EXERCISE: Take the line containing "Estos son solo" and all lines after it to the end of the records, and output them exactly.

THE DATA:

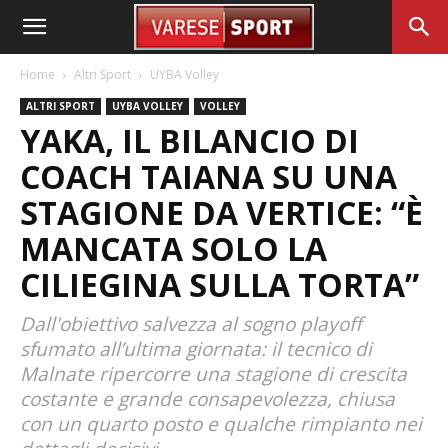
Home
Altri Sport
UYBA Volley
ALTRI SPORT
UYBA VOLLEY
VOLLEY
YAKA, IL BILANCIO DI
COACH TAIANA SU UNA
STAGIONE DA VERTICE: “È
MANCATA SOLO LA
CILIEGINA SULLA TORTA”
Dall'obiettivo salvezza al sogno playoff
sfumato all’ultima giornata: il tecnico di
Malnate ripercorre una stagione di crescita
costante e grande consapevolezza, chiusa
con un quarto posto e qualche rimpianto nei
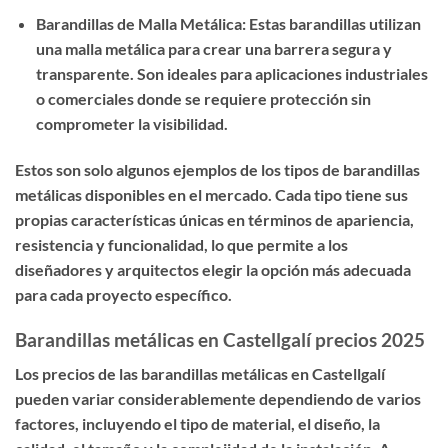
Barandillas de Malla Metálica: Estas barandillas utilizan
una malla metálica para crear una barrera segura y
transparente. Son ideales para aplicaciones industriales
o comerciales donde se requiere protección sin
comprometer la visibilidad.
Estos son solo algunos ejemplos de los tipos de barandillas
metálicas disponibles en el mercado. Cada tipo tiene sus
propias características únicas en términos de apariencia,
resistencia y funcionalidad, lo que permite a los
diseñadores y arquitectos elegir la opción más adecuada
para cada proyecto específico.
Barandillas metálicas en Castellgalí precios 2025
Los precios de las barandillas metálicas en Castellgalí
pueden variar considerablemente dependiendo de varios
factores, incluyendo el tipo de material, el diseño, la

RESPONSE TO THIS TASK:
Estos son solo algunos ejemplos de los tipos de barandillas
metálicas disponibles en el mercado. Cada tipo tiene sus
propias características únicas en términos de apariencia,
resistencia y funcionalidad, lo que permite a los
diseñadores y arquitectos elegir la opción más adecuada
para cada proyecto específico.
Barandillas metálicas en Castellgalí precios 2025
Los precios de las barandillas metálicas en Castellgalí
pueden variar considerablemente dependiendo de varios
factores, incluyendo el tipo de material, el diseño, la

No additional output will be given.